Circa year 2020 Landsat cloud-free image composite (last)
Reference multispectral imagery from the last available year, typically 2020. If no cloud-free observations were available for year 2020, imagery was taken from the closest year with cloud-free data.

Reference composite imagery are median observations from a set of quality assessed growing season observations in four spectral bands, specifically Landsat bands 3, 4, 5, and 7. Normalized top-of-atmosphere (TOA) reflectance values (ρ) have been scaled to an 8-bit data range using a scale factor (g):

DN = ρ · g + 1

The g factor was chosen independently for each band to preserve the band-specific dynamic range, as shown in the following table:

Landsat Bandg
Band 3 (red)508
Band 4 (NIR)254
Band 5 (SWIR)363
Band 7 (SWIR)423

Download Instructions

To download individual 10x10 degree granules, click on a region on the map below and then click on the URLs underneath it.

We have provided a complete set of granules spanning the range 180W–180E and 80N–60S, but the granules over the ocean are provided for completeness only and do not contain any meaningful data. Should you wish to download a complete layer, you may download a text file containing the complete list of URLs for each layer: treecover2000, gain, lossyear, datamask, first, or last.

Note that the loss, gain, lossyear, and datamask layers compress extremely well (totalling less than 10GB each globally), and the treecover2000 layer compresses fairly well (less than 50GB), but the first and last multispectral layers are much larger (totalling over 600GB each). You may wish to take this into account when selecting which layers to download in their entirety.

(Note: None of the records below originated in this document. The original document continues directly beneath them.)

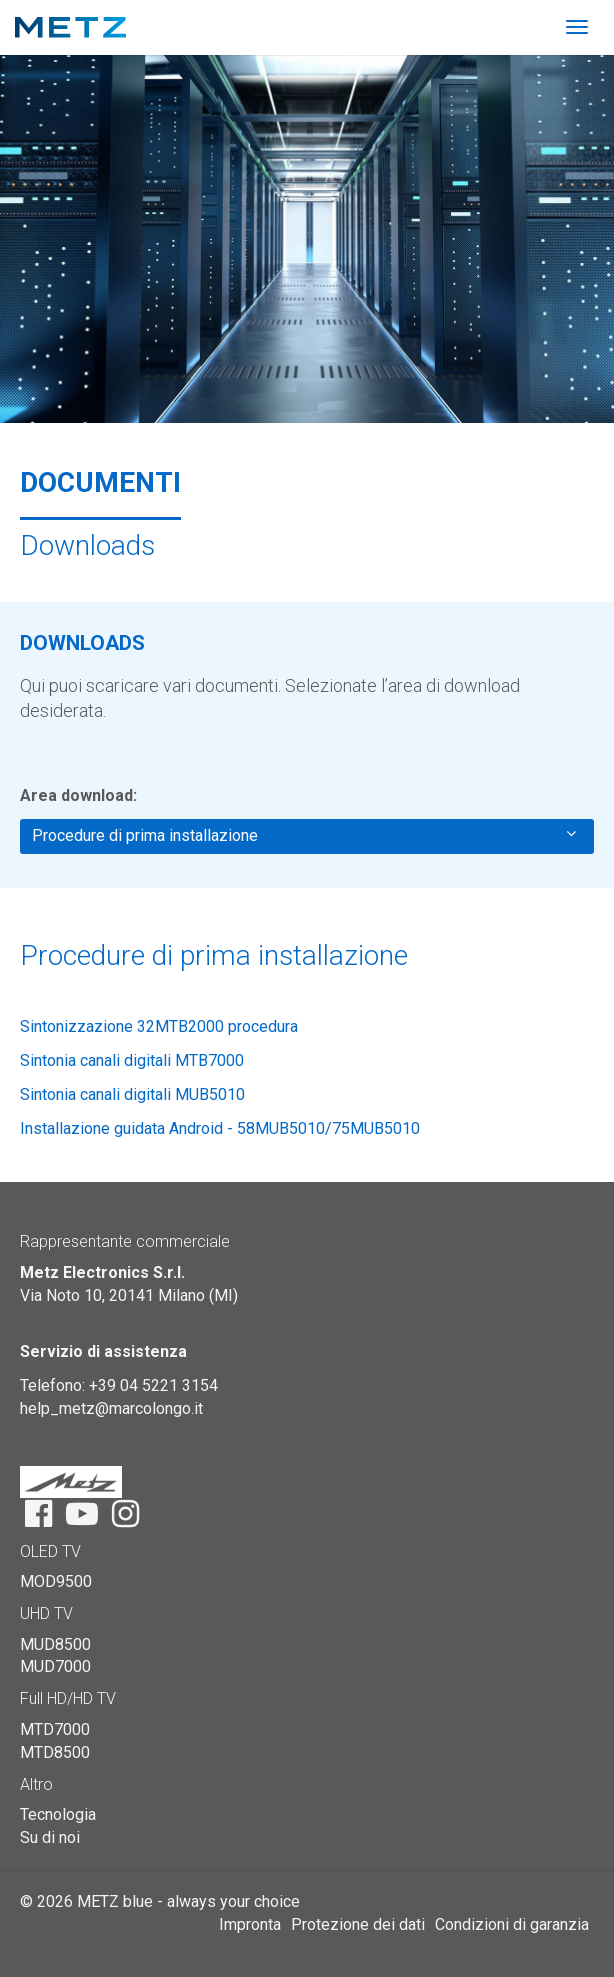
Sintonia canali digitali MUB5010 (132, 1094)
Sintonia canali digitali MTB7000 (132, 1060)
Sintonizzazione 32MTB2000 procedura (159, 1026)
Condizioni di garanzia (512, 1924)
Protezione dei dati (358, 1924)
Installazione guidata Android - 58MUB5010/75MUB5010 (220, 1128)
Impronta (250, 1924)
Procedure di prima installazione (304, 835)
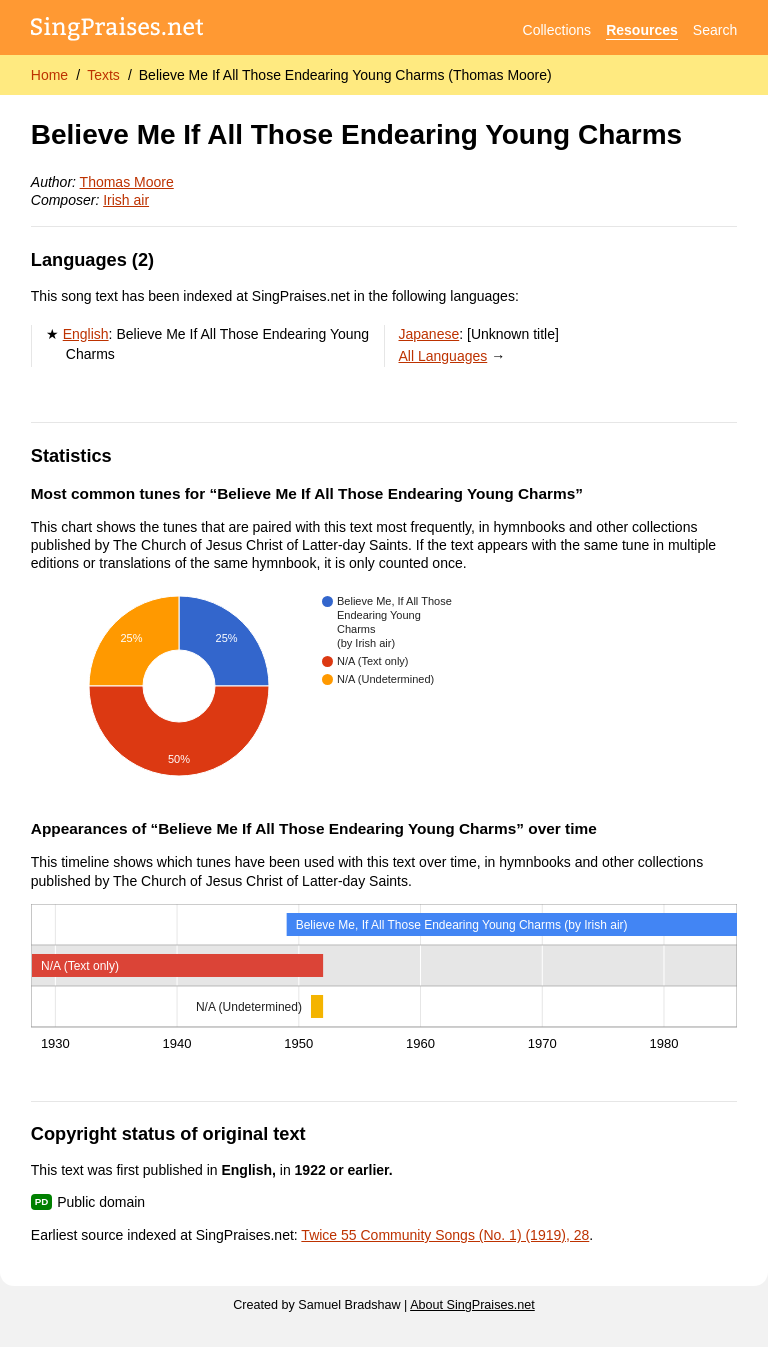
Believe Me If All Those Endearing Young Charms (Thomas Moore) (345, 75)
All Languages (443, 356)
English (86, 334)
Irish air (126, 200)
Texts (103, 75)
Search (715, 30)
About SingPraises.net (472, 1305)
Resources (642, 30)
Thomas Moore (127, 182)
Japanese (429, 334)
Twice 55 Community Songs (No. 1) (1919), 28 (445, 1235)
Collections (557, 30)
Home (49, 75)
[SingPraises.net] (117, 30)
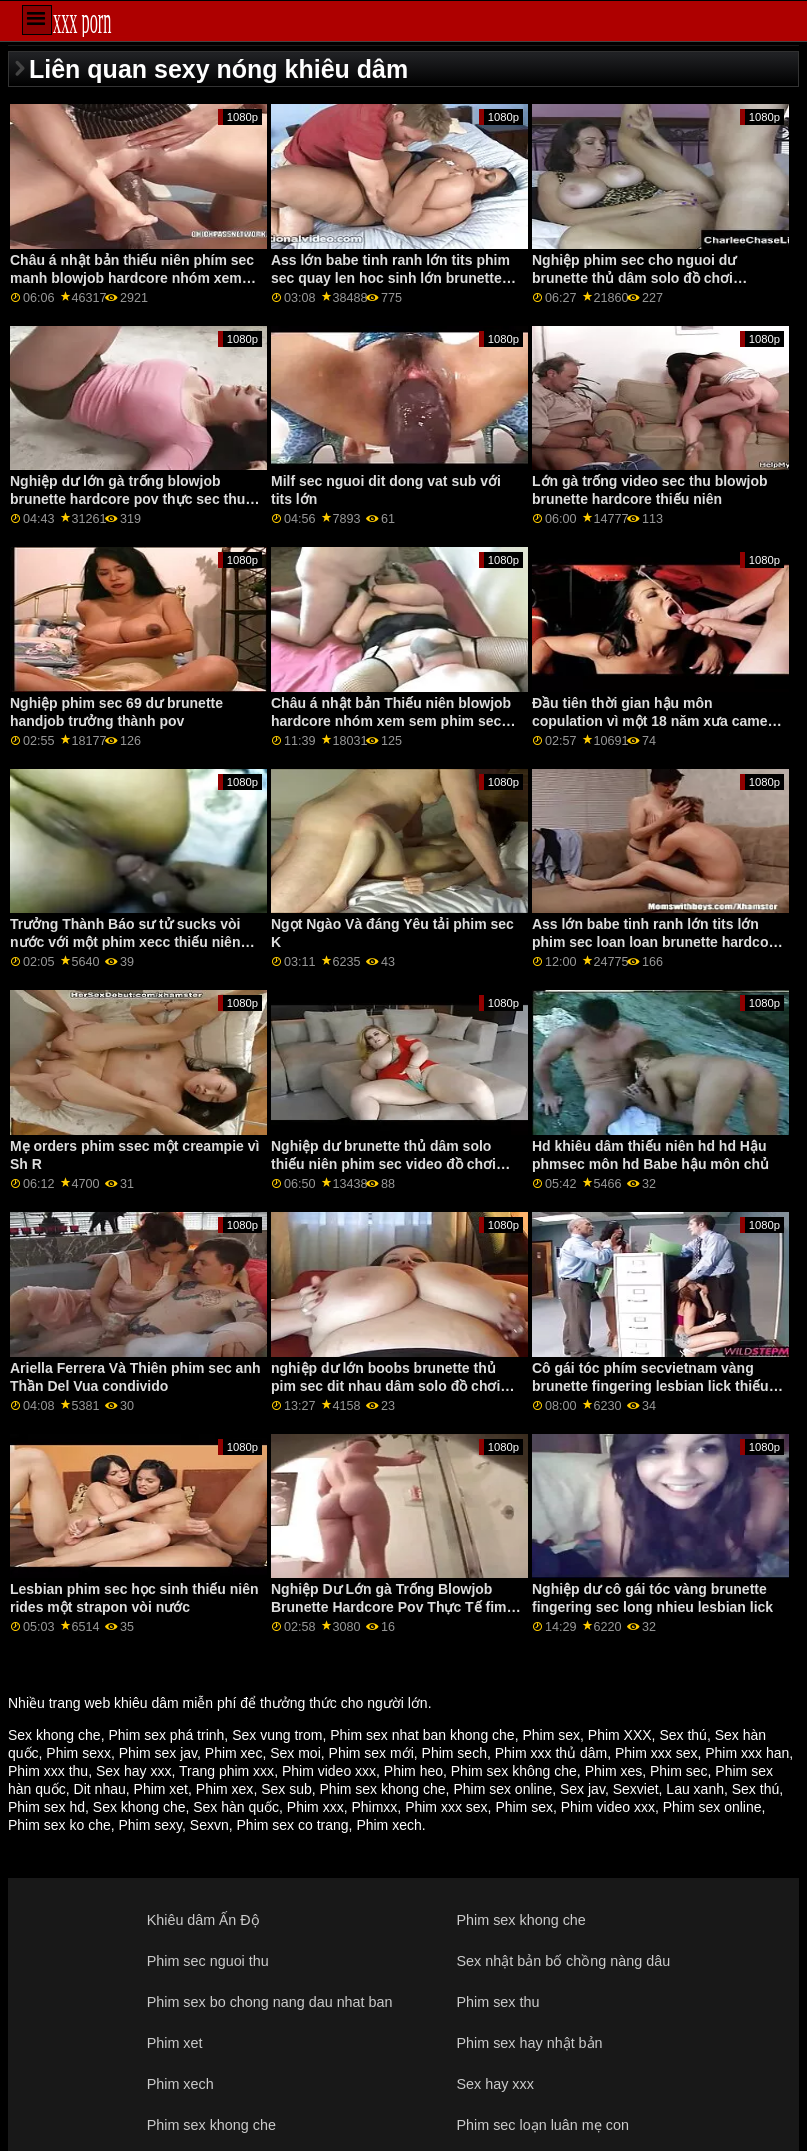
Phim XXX (620, 1735)
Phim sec (679, 1771)
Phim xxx (315, 1807)
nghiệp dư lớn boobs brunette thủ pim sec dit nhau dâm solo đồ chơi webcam (385, 1386)
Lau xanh (695, 1789)
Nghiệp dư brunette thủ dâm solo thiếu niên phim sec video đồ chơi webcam (383, 1164)
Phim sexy (151, 1825)
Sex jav (582, 1789)
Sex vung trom (277, 1735)
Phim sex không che (514, 1771)
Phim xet (161, 1789)
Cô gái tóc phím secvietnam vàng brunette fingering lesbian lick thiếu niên (650, 1386)
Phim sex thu (497, 2002)
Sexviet (636, 1789)
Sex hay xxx (133, 1771)
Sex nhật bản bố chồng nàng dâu (563, 1961)
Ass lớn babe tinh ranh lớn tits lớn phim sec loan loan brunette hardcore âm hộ (657, 942)
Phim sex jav (158, 1753)
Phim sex (551, 1735)
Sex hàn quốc (236, 1807)
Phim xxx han (747, 1753)
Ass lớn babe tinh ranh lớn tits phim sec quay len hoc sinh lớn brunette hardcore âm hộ (390, 278)
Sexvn (209, 1825)
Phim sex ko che (59, 1825)
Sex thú (682, 1735)
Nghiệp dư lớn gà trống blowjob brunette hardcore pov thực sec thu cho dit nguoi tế (127, 499)
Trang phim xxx (226, 1771)
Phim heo (413, 1771)
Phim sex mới (371, 1753)
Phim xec (234, 1753)
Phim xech (388, 1825)
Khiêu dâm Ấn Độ (203, 1920)
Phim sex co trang (293, 1825)
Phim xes (614, 1771)
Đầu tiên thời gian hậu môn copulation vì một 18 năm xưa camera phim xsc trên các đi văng (656, 721)
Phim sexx (78, 1753)
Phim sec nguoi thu (208, 1961)
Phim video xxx (329, 1771)
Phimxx (374, 1807)
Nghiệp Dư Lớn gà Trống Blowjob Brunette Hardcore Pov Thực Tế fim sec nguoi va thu (389, 1607)
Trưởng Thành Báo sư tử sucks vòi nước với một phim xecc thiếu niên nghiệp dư (125, 942)
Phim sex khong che (383, 1789)
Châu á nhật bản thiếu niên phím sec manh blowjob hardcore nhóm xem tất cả (132, 278)
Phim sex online (502, 1789)
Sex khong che (54, 1735)
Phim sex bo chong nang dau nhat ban (270, 2002)
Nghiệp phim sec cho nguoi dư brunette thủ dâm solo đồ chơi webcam (634, 278)
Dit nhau (100, 1789)
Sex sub (286, 1789)
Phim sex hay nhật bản (529, 2043)
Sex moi (295, 1753)
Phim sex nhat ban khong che (422, 1735)
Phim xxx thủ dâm (551, 1753)
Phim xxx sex (656, 1753)
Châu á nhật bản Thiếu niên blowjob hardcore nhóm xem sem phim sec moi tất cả (391, 721)
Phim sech (454, 1753)
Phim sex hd (46, 1807)
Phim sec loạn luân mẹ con (542, 2125)
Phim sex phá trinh (166, 1735)
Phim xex (225, 1789)
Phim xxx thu (48, 1771)
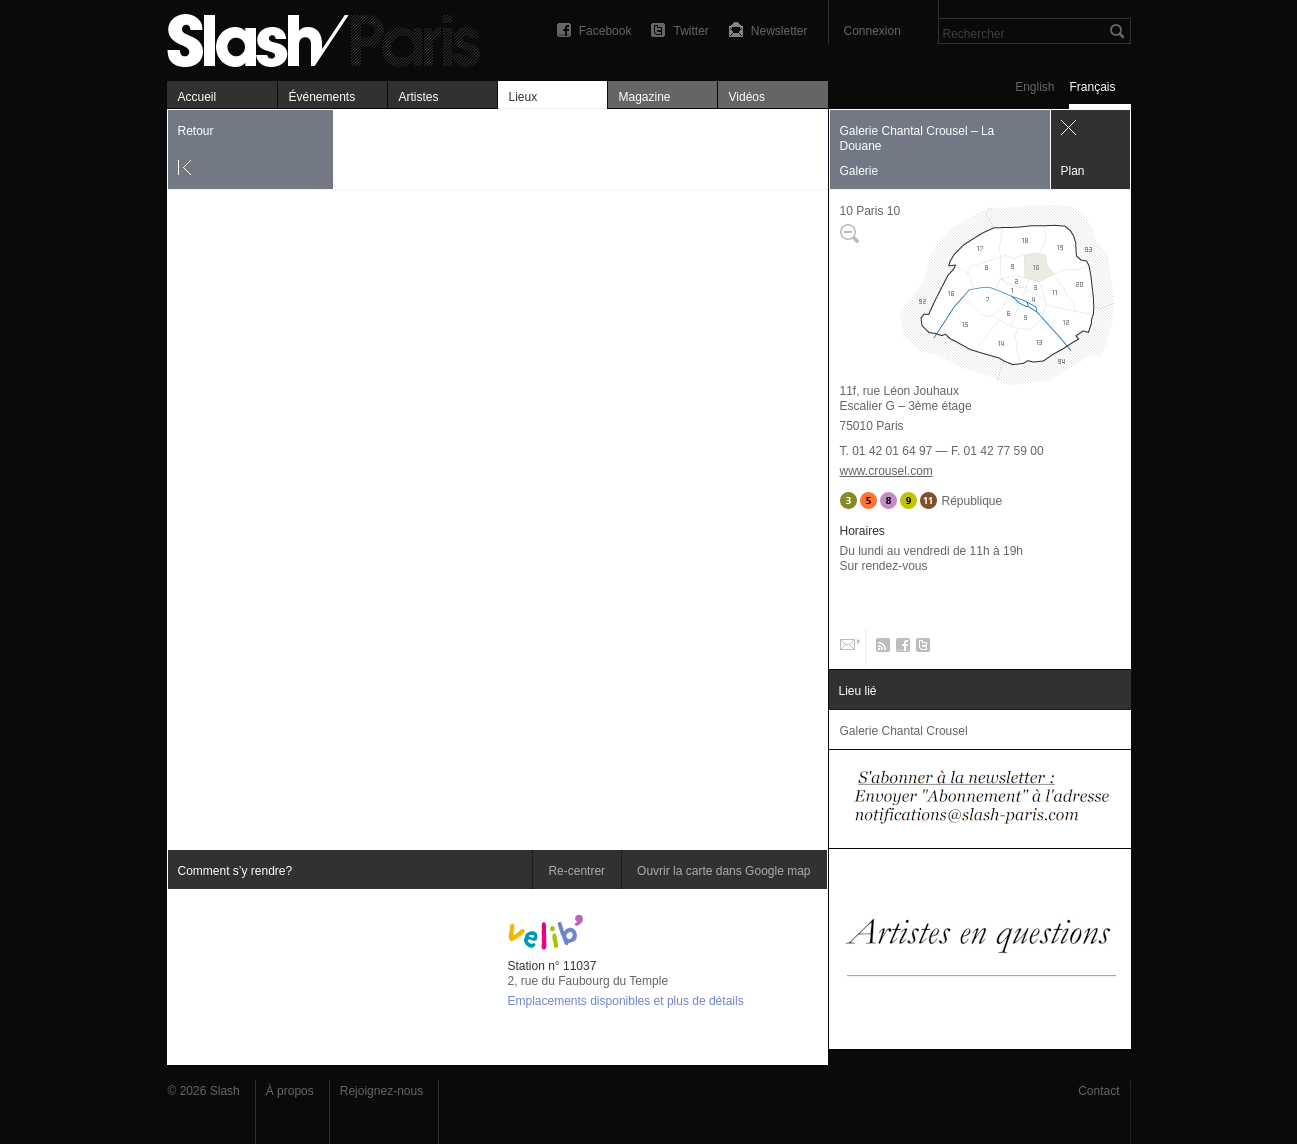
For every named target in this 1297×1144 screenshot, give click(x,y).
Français (1092, 87)
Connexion (872, 31)
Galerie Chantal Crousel (904, 731)
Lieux (523, 97)
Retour (196, 131)
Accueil (197, 97)
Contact (1098, 1091)
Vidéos (747, 97)
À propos (290, 1091)
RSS (879, 649)
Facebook (605, 31)
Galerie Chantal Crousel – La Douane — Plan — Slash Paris (332, 37)
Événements (322, 97)
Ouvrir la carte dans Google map (723, 871)
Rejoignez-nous (381, 1091)
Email (848, 649)
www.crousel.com (886, 471)
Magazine (645, 97)
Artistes (419, 97)
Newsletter (779, 31)
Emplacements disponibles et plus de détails (626, 1001)
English (1034, 87)
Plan (1073, 171)
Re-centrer (576, 871)
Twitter (690, 31)
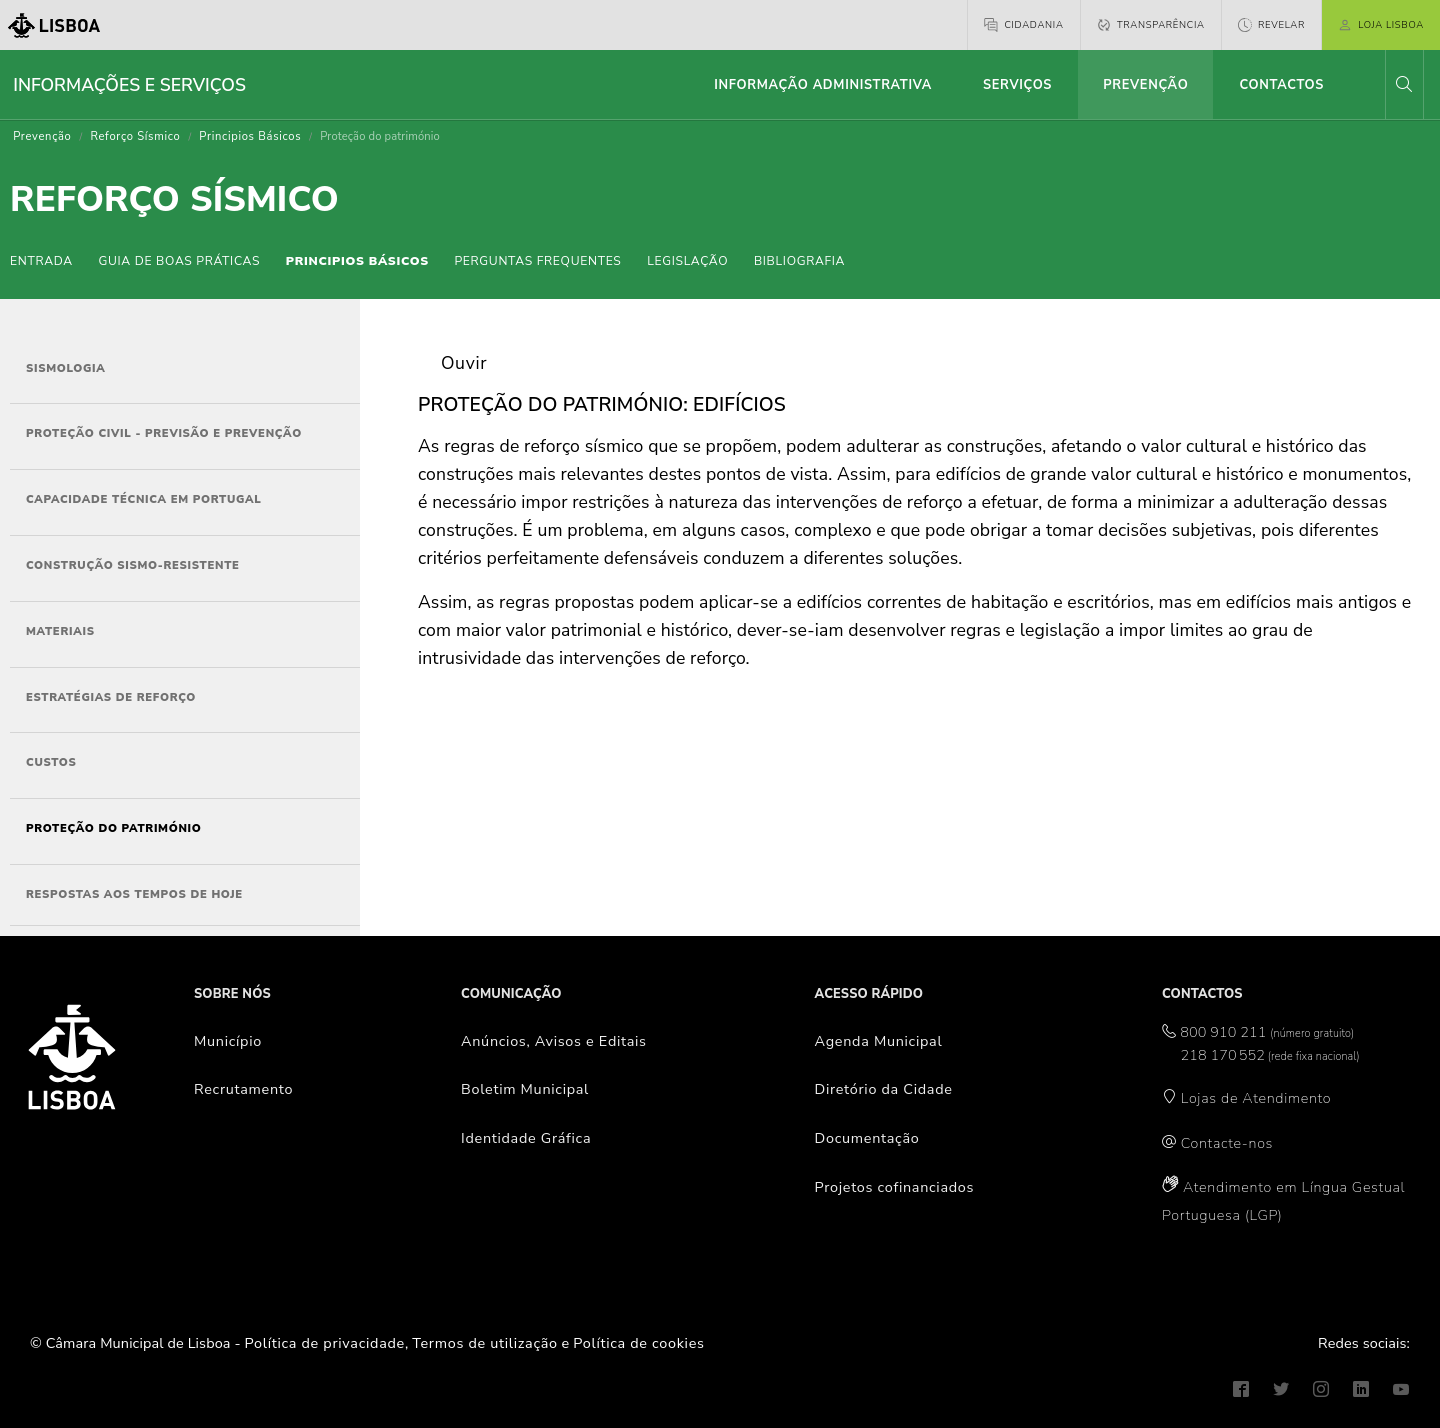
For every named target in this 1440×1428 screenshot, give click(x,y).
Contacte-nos (1227, 1143)
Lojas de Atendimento (1256, 1098)
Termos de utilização (485, 1343)
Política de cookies (638, 1343)
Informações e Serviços (129, 85)
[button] (1404, 84)
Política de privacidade (325, 1343)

Analyzing the Results in Earth Engine

You can also analyze these results directly in Google Earth Engine using the asset ID UMD/hansen/global_forest_change_2020_v1_8. If you are not yet an Earth Engine user, you may sign up here. To help you get started we have made an introductory tutorial showing examples of how to use this data to do a variety of things, including generating indices from annual Landsat composites and computing tree loss per year for regions of interest.